__Exercise instructions__.
Retype all of the entries exactly as they appear.

Extracted page text data:
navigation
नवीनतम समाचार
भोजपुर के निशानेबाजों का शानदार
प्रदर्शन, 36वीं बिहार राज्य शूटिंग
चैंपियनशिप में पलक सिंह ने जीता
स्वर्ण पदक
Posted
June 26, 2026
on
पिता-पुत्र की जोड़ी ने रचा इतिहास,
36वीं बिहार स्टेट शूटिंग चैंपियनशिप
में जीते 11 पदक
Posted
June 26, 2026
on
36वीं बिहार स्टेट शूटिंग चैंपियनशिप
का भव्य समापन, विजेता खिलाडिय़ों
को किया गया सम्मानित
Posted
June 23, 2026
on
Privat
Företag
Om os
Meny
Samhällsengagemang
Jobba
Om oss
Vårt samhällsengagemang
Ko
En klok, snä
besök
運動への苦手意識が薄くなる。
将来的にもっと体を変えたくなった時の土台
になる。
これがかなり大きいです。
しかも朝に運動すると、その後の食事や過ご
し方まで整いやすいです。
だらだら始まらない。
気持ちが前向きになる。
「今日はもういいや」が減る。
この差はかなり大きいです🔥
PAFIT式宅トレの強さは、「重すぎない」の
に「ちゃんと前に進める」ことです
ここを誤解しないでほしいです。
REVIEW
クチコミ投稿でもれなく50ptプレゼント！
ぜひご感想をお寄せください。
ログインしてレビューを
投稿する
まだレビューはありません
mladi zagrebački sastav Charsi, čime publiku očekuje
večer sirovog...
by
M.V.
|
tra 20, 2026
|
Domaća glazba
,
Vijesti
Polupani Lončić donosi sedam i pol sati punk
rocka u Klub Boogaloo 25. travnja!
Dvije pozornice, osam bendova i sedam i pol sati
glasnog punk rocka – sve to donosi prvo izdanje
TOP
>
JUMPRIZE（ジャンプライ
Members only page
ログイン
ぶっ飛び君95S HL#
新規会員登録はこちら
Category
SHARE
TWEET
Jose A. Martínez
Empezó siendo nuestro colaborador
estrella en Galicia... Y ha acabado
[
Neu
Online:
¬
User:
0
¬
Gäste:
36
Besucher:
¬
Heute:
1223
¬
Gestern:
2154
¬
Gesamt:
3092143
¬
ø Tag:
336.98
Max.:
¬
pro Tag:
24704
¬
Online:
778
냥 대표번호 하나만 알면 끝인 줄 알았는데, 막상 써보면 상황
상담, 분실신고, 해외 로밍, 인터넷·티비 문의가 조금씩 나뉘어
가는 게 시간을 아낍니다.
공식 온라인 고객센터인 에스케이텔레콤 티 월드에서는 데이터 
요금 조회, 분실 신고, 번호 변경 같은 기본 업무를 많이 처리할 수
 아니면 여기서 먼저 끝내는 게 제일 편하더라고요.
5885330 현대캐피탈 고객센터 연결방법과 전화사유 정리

__Response to this exercise__.
navigation
नवीनतम समाचार
भोजपुर के निशानेबाजों का शानदार
प्रदर्शन, 36वीं बिहार राज्य शूटिंग
चैंपियनशिप में पलक सिंह ने जीता
स्वर्ण पदक
Posted
June 26, 2026
on
पिता-पुत्र की जोड़ी ने रचा इतिहास,
36वीं बिहार स्टेट शूटिंग चैंपियनशिप
में जीते 11 पदक
Posted
June 26, 2026
on
36वीं बिहार स्टेट शूटिंग चैंपियनशिप
का भव्य समापन, विजेता खिलाडिय़ों
को किया गया सम्मानित
Posted
June 23, 2026
on
Privat
Företag
Om os
Meny
Samhällsengagemang
Jobba
Om oss
Vårt samhällsengagemang
Ko
En klok, snä
besök
運動への苦手意識が薄くなる。
将来的にもっと体を変えたくなった時の土台
になる。
これがかなり大きいです。
しかも朝に運動すると、その後の食事や過ご
し方まで整いやすいです。
だらだら始まらない。
気持ちが前向きになる。
「今日はもういいや」が減る。
この差はかなり大きいです🔥
PAFIT式宅トレの強さは、「重すぎない」の
に「ちゃんと前に進める」ことです
ここを誤解しないでほしいです。
REVIEW
クチコミ投稿でもれなく50ptプレゼント！
ぜひご感想をお寄せください。
ログインしてレビューを
投稿する
まだレビューはありません
mladi zagrebački sastav Charsi, čime publiku očekuje
večer sirovog...
by
M.V.
|
tra 20, 2026
|
Domaća glazba
,
Vijesti
Polupani Lončić donosi sedam i pol sati punk
rocka u Klub Boogaloo 25. travnja!
Dvije pozornice, osam bendova i sedam i pol sati
glasnog punk rocka – sve to donosi prvo izdanje
TOP
>
JUMPRIZE（ジャンプライ
Members only page
ログイン
ぶっ飛び君95S HL#
新規会員登録はこちら
Category
SHARE
TWEET
Jose A. Martínez
Empezó siendo nuestro colaborador
estrella en Galicia... Y ha acabado
[
Neu
Online:
¬
User:
0
¬
Gäste:
36
Besucher:
¬
Heute:
1223
¬
Gestern:
2154
¬
Gesamt:
3092143
¬
ø Tag:
336.98
Max.:
¬
pro Tag:
24704
¬
Online:
778
냥 대표번호 하나만 알면 끝인 줄 알았는데, 막상 써보면 상황
상담, 분실신고, 해외 로밍, 인터넷·티비 문의가 조금씩 나뉘어
가는 게 시간을 아낍니다.
공식 온라인 고객센터인 에스케이텔레콤 티 월드에서는 데이터 
요금 조회, 분실 신고, 번호 변경 같은 기본 업무를 많이 처리할 수
 아니면 여기서 먼저 끝내는 게 제일 편하더라고요.
5885330 현대캐피탈 고객센터 연결방법과 전화사유 정리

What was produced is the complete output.